Pada tanggal
1 Juni mendatang akan menjadi hari yang paling mendebarkan bagi ribuan karyawan
PT.NNT yang diancam akan di rumahkan berdasarkan berita yang santer diberitakan
di beberapa media baik local maupun nasional belakangan ini. Upaya merumahkan
ribuan karyawannya ini adalah salah satu langkah PT NNT didalam tiga rencana
daruratnya terkait dorongan pemerintah melalui aturan perundang undangan serta
aturan pelaksananya (Rencana darurat ini
terbagi menjadi 3 tahapan. Pertama, rencana pengurangan produksi yang berarti
aktivitas berkurang dan pada ujungnya akan ada pengurangan karyawan. Kedua, aktivitas
tidak akan lagi selalu pada produktivitas, namun jadi berfokus kepada
pemeliharaan (maintenance aset) dan lingkungan. Sedangkan yang ketiga dan
menjadi jalan terakhir adalah menutup tambang.) .
Upaya
merumahkan karyawan tersebut menurut PT.NNT adalah merupakan imbas dari
diberlakukannya keharusan bagi setiap perusahaan tambang untuk membangun
smelter sebelum melakukan eksport bahan hasil tambang sesuai dengan amanat
pasal 170 Undang-undang No. 4 tahun 2009 tentang PERTAMBANGAN MINERAL DAN BATU
BARA. Butuh biaya yang sangat besar untuk membangun smelter tersebut yaitu
berkisar antara Rp. 20- 30 triliun, upaya yang dilakukan selama ini oleh PT.NNT
adalah dengan menggunakan jasa PT.Gresik Smelting akan tetapi sejauh ini PT.
Gresik Smelting hanya mampu menampung 20%
dari total jumlah konsentrat hasil tambang PT.NNT sedangkan menurut
PT.NNT gudang penampungan konsentrat tersebut akan penuh per-1 juni mendatang,
artinya bahwa jika PT.NNT terus beroperasi maka bisa dipastikan bahwa sudah
tidak ada lagi tempat penampungan konsentrat tersebut.
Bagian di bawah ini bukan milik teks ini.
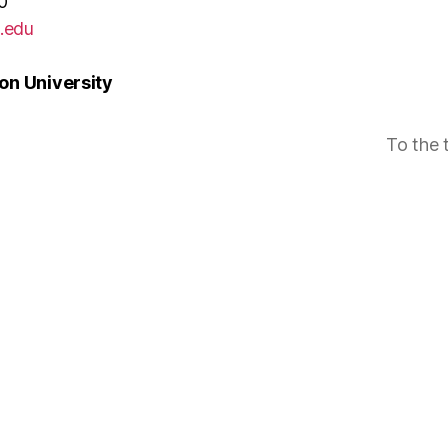
0
.edu
n University
To the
Sehingga langkah paling
tepat menurut PT.NNT adalah menghentikan sementara proses penambangan dan hal
tersebut tentunya sama artinya dengan meniadakan kerja bagi buruhnya untuk
sementara waktu atau merumahkan.
Jika menurut
PT.NNT biaya pembuatan smelter tersebut butuh biaya yang sangat besar, tapi
bukan berarti PT.NNT tidak mampu untuk membangunya. jika ditinjau dari
pendapatan harian PT.NNT yaitu berkisar antara Rp. 40-50 miliar perhari dengan
biaya produksi Berkisar di angka Rp. 20 miliar perhari, jika dihitung maka
penghasilan PT.NNT per- 1 bulan dikurangi biaya produksi sama dengan Rp. 600 –
900 miliar. Artinya bahwa PT.NNT sesungguhnya mampu membangun smelter tersebut
jika saja perusahaan tersebut benar-benar menginginkannya. Sayangnya, PT. NNT
memang tidak pernah mau serius untuk mengikuti kebijakan yang berlaku. PT. NNT
justru sibuk mencari alasan pembenar atas kehendaknya untuk menekan biaya
produksi serendah-rendahnya untuk bisa meraup keuntungan sebesar-besarnya.
Selanjutnya
upaya PT.NNT untuk kemudian merumahkan 8300 karyawannya adalah langkah yang
sama sekali tidak berdasar, tindakan merumahkan atau PHK semestinya hanya bisa dilakukan jika
perusahan tersebut mengalami kebangkrutan, faktanya sejauh ini PT.NNT belum
mengurangi kebangkrutan tersebut. Hanya saja mengalami stak dalam berproduksi
akibat produk berlebih yang semestinya dilakukan oleh PT.NNT adalah mencari
jalan keluar yang sesungguhnya juga telah diberikan oleh pemerintah melalui
amanat undang-undang no.4 tahun 2009 yaitu pembangunan smelter tapi lagi-lagi
dalam situasi ini justru PT.NNT sibuk mencari korban atas ketidakinginannya
untuk menjalankan aturan tersebut.
PT.NNT sesungguhnya
telah memperoleh status eksportir terdaftar (ET) dari
Kementerian Perdagangan sebagai salah satu syarat penting yang perlu
dipenuhi untuk memperoleh izin ekspor. Artinya bahwa PT.NNT sesungguhnya
telah mendapat hak istimewa sebaga eksportir, tapi lagi-lagi PT.NNT menunjukkan
sikap anti kemandirian ekonomi bagi rakyat indonesia dengan meminta hak
istimewa yaitu eksportir tanpa bea cukai. Hal tersebut tentunya merupakan
tindakan yang telah mengangkangi hak rakyat indonesia serta tindakan yang
menghina bagi kehidupan berbangsa kita.